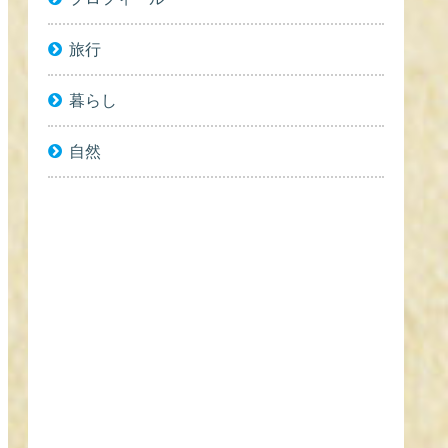
旅行
暮らし
自然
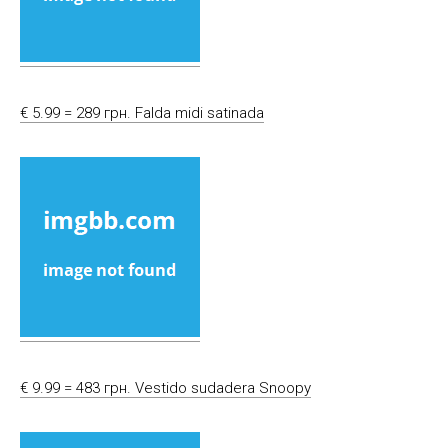
€ 5.99 = 289 грн. Falda midi satinada
€ 9.99 = 483 грн. Vestido sudadera Snoopy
*-*-*
What you need to do ->
Return the material above exactly; the images stay out.

Response to the task ->
旅行
暮らし
自然
€ 5.99 = 289 грн. Falda midi satinada
€ 9.99 = 483 грн. Vestido sudadera Snoopy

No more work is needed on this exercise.